Provided data:
********************
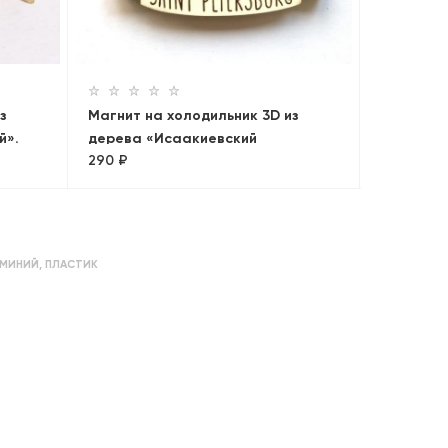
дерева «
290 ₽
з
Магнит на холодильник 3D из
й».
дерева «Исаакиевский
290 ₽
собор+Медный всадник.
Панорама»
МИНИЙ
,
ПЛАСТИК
********************
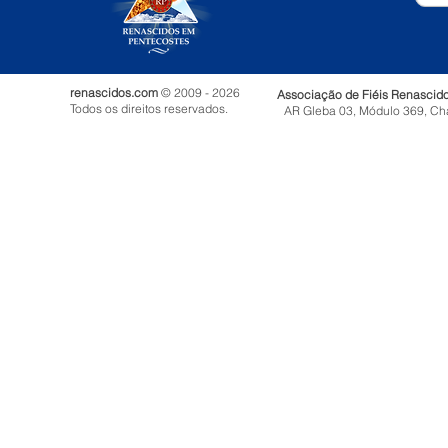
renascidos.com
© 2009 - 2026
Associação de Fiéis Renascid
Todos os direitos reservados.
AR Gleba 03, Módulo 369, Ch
********************
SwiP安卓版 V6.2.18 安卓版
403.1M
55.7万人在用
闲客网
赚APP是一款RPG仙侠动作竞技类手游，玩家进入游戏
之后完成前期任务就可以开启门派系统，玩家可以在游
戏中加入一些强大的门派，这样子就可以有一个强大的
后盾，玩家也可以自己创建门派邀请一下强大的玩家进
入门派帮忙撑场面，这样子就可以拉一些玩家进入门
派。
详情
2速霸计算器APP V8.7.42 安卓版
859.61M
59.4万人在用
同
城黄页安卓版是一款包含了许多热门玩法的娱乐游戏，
********************
Task details:
In the entries above, please find the line with "Associação de Fiéis Renascid" and the line with "AR Gleba 03, Módulo 369, Ch", then write out exactly those two lines and every line between them, and nothing more.

Solution:
Associação de Fiéis Renascid
Todos os direitos reservados.
AR Gleba 03, Módulo 369, Ch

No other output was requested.